Safe Haven (2013) review by That Film Brat

If there’s one best-selling author working at the moment that has proved to have no range whatsoever, it’s Nicholas Sparks. All his stories are the same. Two people with no character flaws meet, they fall in love (regardless of the chemistry they actually have), something happens to separate them in which they sit around moping for a while, then meet up again, make-up, and everything is great, love conquers all, blah blah blah. There are sometimes elements thrown in there to change it, but the framework is always the same. Safe Haven is mixing it up a bit by adding in some thriller elements, in that it’s director Lasse Hallstrom remembers its supposed to have some thriller elements and cuts back to them occasionally. Safe Haven is as boring and dull as it is really quite hilarious.
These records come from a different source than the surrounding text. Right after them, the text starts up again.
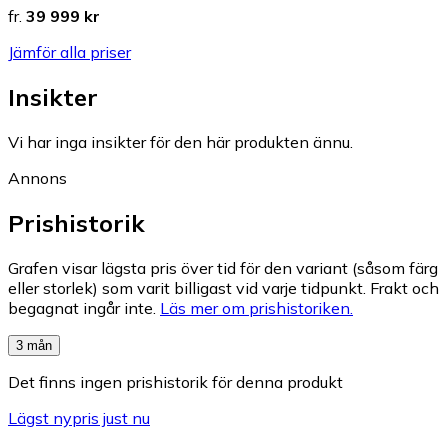
fr.
39 999 kr
Jämför alla priser
Insikter
Vi har inga insikter för den här produkten ännu.
Annons
Prishistorik
Grafen visar lägsta pris över tid för den variant (såsom färg
eller storlek) som varit billigast vid varje tidpunkt. Frakt och
begagnat ingår inte.
Läs mer om prishistoriken.
3 mån
Det finns ingen prishistorik för denna produkt
Lägst nypris just nu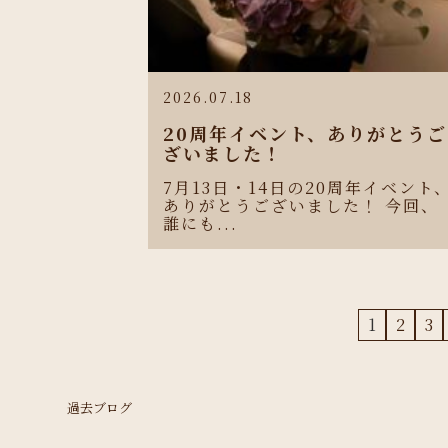
2026.07.18
20周年イベント、ありがとうご
ざいました！
7月13日・14日の20周年イベント
ありがとうございました！ 今回、
誰にも...
1
2
3
過去ブログ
The film opens with our main character, Erin (Julianne Hough) running away from a police officer and getting on a coach. Bear in mind we have no context for this scene and don’t get any until about half way through, so we are left completely in the dark until the film remembers we need some kind of explanation. Anyway, we see her getting off in the stereotypical small country town of Southport, North Carolina. She buys a run down cabin in the woods (no Book of the Dead, unfortunately) and makes friends with her neighbour Jo (Cobie Smulders) and eventually meets Alex (Josh Duhamel), our burly male love-interest. It doesn’t help that the man looks about 40, and she looks about 19. She learns that his wife died of cancer and he’s been taking care of his two kids all by himself, and by this point I’ve lost the will to live just by writing about it.

If you’re wondering what happened to that whole running-from-the-police thing, it only really comes into play in the last half of the second act. Like I said before, it will occasionally flick back to the police guy looking serious at a computer screen, but what carries the film is the romance between Alex and Erin (or Katie, as she calls herself). This is where the film fails the most. I mean, it fails everywhere, but this is where it fails in the most cringe-worthy way. The actors have zero chemistry, and the horribly stilted dialogue means the characters come off as simply friendly with each other. The kind of person you’d say hi to on the street, but that’s it. When they have their big kiss scene eventually, it comes across as kind of sporadic.

Then the ending happens. This is one of the most lazy and thoughtless The Sixth Sense rip-offs I’ve ever seen. The film has almost now become known for its terrible twist ending, as every review I’ve read has mentioned it. It comes out of nowhere in the last five minutes and makes everything established and developed (the little there is) come tumbling down on the film’s head. In the preview screening I went to, people actually started laughing at the screen, including me. It’s so ludicrous it drags the film from predictable schmaltz-fest into hilarious train wreck.

Safe Haven is a perfect Nicholas Sparks adaptation. Granted, I was probably not the intended audience for this film, but I still believe that being for teenage girls does not excuse a lack of effort. Mean Girls, Clueless, Now Is Good. These are all films made for the teenage girl demographic and work, because they’re well directed, well written, and have engaging stories. Safe Haven fails in every way it could do, but I give it points for being unintentionally hilarious at times. Still, that isn’t worth the price of admission, so give this a miss.